Work order
Would you reproduce exactly the lines below from the one holding "Alters- und Leistungsklassen zusammenbringt." through the one holding "морозиво в парку.", inclusive, and no others?

Extracted data entries
* * * * * * *

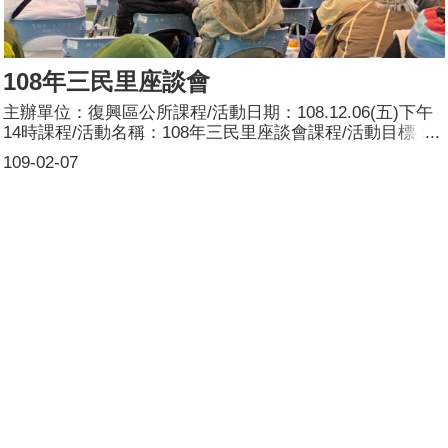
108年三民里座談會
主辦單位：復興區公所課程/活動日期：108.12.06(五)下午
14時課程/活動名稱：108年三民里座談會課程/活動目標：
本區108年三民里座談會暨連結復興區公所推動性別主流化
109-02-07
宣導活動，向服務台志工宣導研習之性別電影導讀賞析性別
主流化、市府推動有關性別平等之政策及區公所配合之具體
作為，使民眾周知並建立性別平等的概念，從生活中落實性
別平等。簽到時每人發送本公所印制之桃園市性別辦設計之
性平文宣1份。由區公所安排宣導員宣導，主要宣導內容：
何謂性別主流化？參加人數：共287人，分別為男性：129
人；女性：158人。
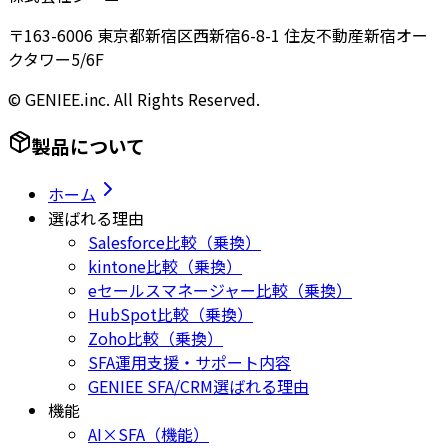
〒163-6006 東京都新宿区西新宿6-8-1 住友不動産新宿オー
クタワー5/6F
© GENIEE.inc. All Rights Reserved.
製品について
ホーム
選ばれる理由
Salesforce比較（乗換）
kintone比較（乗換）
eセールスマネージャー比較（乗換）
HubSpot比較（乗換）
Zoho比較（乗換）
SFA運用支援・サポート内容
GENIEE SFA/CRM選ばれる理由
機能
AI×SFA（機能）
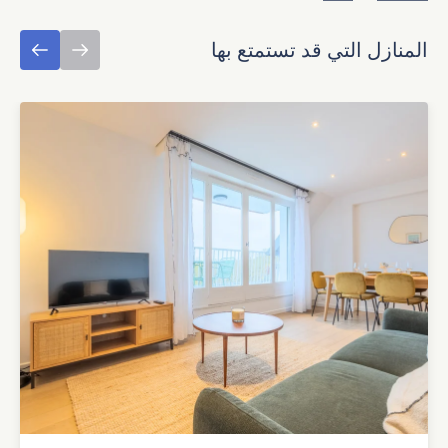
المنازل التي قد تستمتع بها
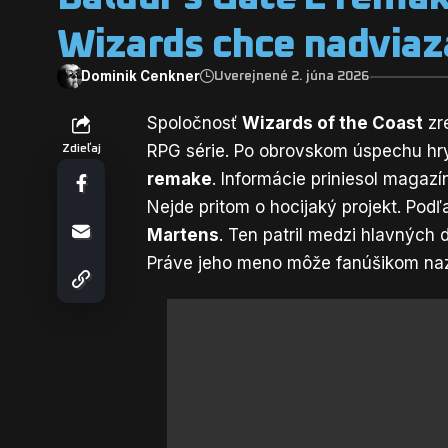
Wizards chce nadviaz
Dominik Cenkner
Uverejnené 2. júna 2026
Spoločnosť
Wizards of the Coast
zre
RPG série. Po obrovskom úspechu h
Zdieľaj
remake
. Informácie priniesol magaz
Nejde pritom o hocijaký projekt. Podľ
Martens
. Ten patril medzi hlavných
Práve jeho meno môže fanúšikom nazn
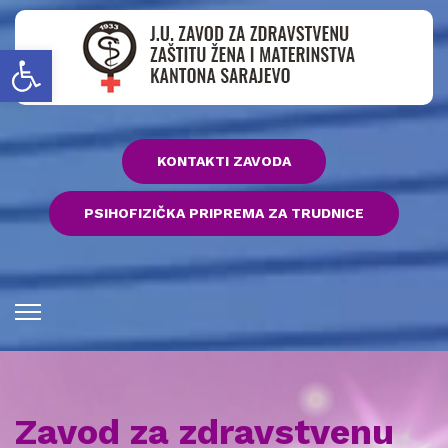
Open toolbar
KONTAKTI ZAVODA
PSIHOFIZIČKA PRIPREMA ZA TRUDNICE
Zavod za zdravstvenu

* * * * * * *

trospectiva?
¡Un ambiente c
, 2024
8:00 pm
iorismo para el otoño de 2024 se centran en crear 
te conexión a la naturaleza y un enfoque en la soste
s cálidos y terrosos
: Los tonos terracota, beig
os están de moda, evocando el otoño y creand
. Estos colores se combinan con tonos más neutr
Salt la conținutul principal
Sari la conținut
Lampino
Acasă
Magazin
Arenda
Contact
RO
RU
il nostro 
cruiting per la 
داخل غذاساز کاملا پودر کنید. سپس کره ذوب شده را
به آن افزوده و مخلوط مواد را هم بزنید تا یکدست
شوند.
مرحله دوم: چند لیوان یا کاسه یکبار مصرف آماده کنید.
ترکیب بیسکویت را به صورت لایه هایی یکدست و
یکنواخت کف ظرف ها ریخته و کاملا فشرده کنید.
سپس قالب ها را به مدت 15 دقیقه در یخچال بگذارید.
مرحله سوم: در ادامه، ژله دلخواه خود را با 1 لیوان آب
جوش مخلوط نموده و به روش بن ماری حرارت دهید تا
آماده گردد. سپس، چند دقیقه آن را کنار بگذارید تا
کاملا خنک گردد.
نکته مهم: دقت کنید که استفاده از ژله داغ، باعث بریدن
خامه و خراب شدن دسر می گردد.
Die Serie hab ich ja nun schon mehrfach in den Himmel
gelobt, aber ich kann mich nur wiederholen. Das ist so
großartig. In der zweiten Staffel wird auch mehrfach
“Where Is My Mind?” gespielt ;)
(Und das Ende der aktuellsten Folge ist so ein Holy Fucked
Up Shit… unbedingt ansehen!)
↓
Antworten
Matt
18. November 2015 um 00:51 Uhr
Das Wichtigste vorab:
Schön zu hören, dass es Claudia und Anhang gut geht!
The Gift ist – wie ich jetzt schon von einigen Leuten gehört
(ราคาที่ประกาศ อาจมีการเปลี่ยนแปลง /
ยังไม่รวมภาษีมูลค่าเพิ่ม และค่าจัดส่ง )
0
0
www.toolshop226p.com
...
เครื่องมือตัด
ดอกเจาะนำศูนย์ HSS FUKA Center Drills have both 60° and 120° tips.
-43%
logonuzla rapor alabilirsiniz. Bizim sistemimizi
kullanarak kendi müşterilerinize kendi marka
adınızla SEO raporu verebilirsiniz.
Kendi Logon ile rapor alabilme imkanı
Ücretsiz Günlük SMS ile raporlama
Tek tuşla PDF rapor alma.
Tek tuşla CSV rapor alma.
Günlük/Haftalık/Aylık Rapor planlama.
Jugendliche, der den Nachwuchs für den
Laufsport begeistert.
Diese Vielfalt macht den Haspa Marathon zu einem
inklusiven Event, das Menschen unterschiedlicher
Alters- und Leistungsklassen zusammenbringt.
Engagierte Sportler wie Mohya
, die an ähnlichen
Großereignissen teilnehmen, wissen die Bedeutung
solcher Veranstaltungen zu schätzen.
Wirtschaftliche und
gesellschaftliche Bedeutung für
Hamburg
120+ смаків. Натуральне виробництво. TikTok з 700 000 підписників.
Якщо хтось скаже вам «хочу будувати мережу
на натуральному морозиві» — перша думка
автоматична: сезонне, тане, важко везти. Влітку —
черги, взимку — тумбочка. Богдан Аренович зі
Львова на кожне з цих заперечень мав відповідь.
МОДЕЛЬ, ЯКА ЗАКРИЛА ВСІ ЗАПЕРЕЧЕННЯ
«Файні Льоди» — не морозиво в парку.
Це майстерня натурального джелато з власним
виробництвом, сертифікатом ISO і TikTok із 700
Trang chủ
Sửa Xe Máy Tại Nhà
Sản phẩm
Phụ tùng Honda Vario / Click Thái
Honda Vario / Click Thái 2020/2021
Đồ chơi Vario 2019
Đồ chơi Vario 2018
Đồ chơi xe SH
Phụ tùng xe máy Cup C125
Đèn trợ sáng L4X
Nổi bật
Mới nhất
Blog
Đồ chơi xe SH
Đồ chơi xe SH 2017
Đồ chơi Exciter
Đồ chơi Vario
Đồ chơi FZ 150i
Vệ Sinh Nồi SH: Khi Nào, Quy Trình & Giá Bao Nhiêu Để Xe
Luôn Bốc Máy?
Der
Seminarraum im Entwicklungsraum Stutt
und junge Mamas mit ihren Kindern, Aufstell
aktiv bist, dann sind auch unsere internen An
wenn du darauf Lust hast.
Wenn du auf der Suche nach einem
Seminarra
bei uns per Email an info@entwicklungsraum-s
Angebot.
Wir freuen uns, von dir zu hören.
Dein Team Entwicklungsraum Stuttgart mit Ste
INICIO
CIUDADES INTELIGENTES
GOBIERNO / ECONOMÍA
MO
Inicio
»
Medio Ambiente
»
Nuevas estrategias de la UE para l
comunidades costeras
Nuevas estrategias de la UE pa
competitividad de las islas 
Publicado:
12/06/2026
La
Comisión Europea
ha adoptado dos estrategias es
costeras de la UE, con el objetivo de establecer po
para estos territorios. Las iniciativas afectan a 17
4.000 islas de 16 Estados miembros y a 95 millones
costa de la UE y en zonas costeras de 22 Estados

* * * * * * *

Output of the task
Alters- und Leistungsklassen zusammenbringt.
Engagierte Sportler wie Mohya
, die an ähnlichen
Großereignissen teilnehmen, wissen die Bedeutung
solcher Veranstaltungen zu schätzen.
Wirtschaftliche und
gesellschaftliche Bedeutung für
Hamburg
120+ смаків. Натуральне виробництво. TikTok з 700 000 підписників.
Якщо хтось скаже вам «хочу будувати мережу
на натуральному морозиві» — перша думка
автоматична: сезонне, тане, важко везти. Влітку —
черги, взимку — тумбочка. Богдан Аренович зі
Львова на кожне з цих заперечень мав відповідь.
МОДЕЛЬ, ЯКА ЗАКРИЛА ВСІ ЗАПЕРЕЧЕННЯ
«Файні Льоди» — не морозиво в парку.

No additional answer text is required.